Of course there is nothing in a creak—boards and furniture are always creaking, and most people attribute the creaking to a change in the temperature. So did Mayhewe. “The room is beginning to get warm—the gas has heated it,” he said; “that is why.” Still he gradually lowered his eyes, and when they rested on the mirror in front of him, he gave the barest suspicion of a start. In the mirror were reflected the door and the coat, but the latter hung quite limply now. There was nothing whatever filling it out.

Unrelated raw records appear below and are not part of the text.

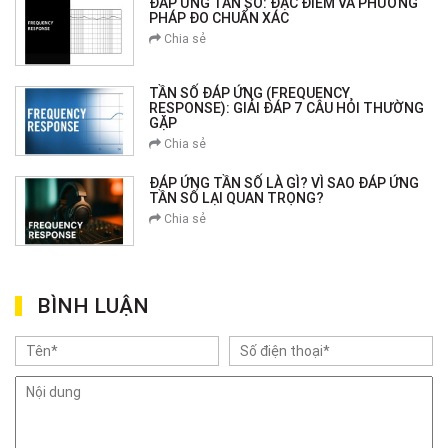
ĐÁP ỨNG TẦN SỐ: ĐẶC ĐIỂM VÀ PHƯƠNG
PHÁP ĐO CHUẨN XÁC
Chia sẻ
TẦN SỐ ĐÁP ỨNG (FREQUENCY
RESPONSE): GIẢI ĐÁP 7 CÂU HỎI THƯỜNG
GẶP
Chia sẻ
ĐÁP ỨNG TẦN SỐ LÀ GÌ? VÌ SAO ĐÁP ỨNG
TẦN SỐ LẠI QUAN TRỌNG?
Chia sẻ
BÌNH LUẬN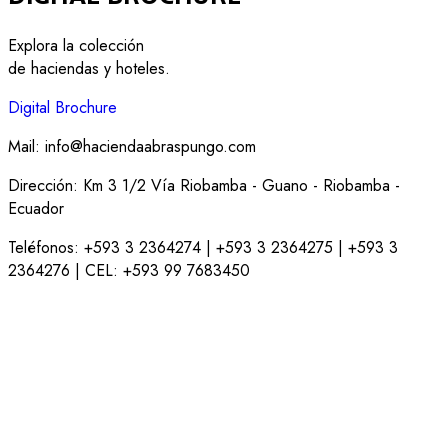
Explora la colección
de haciendas y hoteles.
Digital Brochure
Mail:
info@haciendaabraspungo.com
Dirección: Km 3 1/2 Vía Riobamba - Guano - Riobamba -
Ecuador
Teléfonos: +593 3 2364274 | +593 3 2364275 | +593 3
2364276 | CEL: +593 99 7683450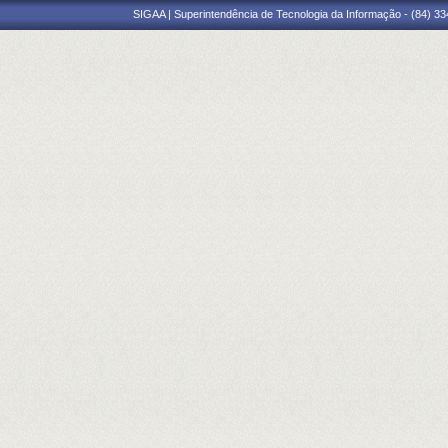
SIGAA | Superintendência de Tecnologia da Informação - (84) 3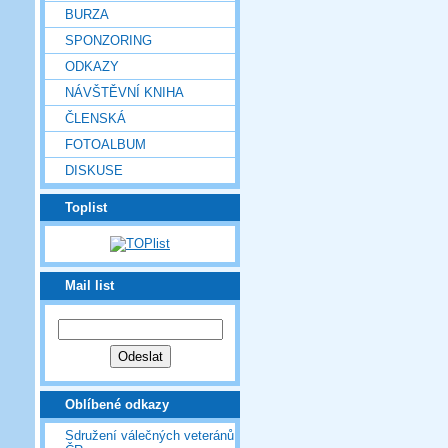
BURZA
SPONZORING
ODKAZY
NÁVŠTĚVNÍ KNIHA
ČLENSKÁ
FOTOALBUM
DISKUSE
Toplist
Mail list
Oblíbené odkazy
Sdružení válečných veteránů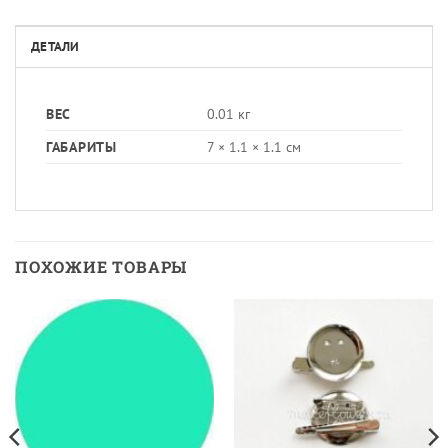
ДЕТАЛИ
ВЕС
0.01 кг
ГАБАРИТЫ
7 × 1.1 × 1.1 см
ПОХОЖИЕ ТОВАРЫ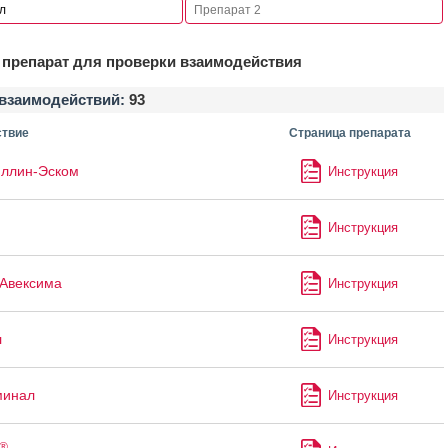
препарат для проверки взаимодействия
взаимодействий:
93
твие
Страница препарата
ллин-Эском
Инструкция
Инструкция
Авексима
Инструкция
л
Инструкция
минал
Инструкция
®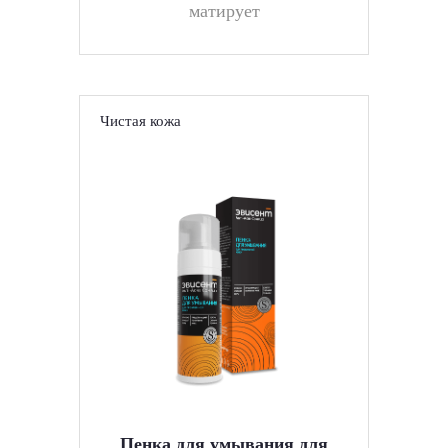
матирует
Чистая кожа
Пенка для умывания для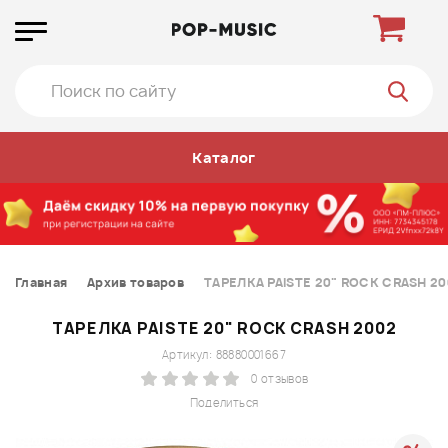
Каталог
Главная
Архив товаров
ТАРЕЛКА PAISTE 20" ROCK CRASH 20
ТАРЕЛКА PAISTE 20" ROCK CRASH 2002
Артикул: 88880001667
0 отзывов
Поделиться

What in Heaven’s name had become of the thing? Where had it got to? Close beside Mayhewe was the grate, and a sudden rustling in it, followed by a hurried descent of soot, made him laugh outright. The explanation was now so very simple. The wind was responsible for it all—for the door handle, the hat, the coat, and the creak. How truly ridiculous! He would dress. With that object in view he threw the end of his cigarette in the fender and, rising, was about to quit his seat, when his eyes fell on his gloves. He had thrown them quite carelessly on the wash-stand, almost immediately in front of him, and he had noticed nothing
remarkable about them then. But now—surely it could not be the wind this time; there were hands in them, and these hands were strangely unlike his own. Whereas his fingers had blunt, spatulate tips, the tops of these fingers were curved and pointed like the talons of some cruel beast of prey, and the palms were much longer and narrower than his own. He stared at them, too fascinated to do otherwise, and it seemed to him that they shifted their position and came nearer to him, with a slow, stealthy, silent motion, like that of some monstrous spider creeping murderously towards its helpless victim. He watched them for some moments quite motionless, and then, yielding to a sudden fit of ungovernable fury, he threw his tobacco pouch at the nearest.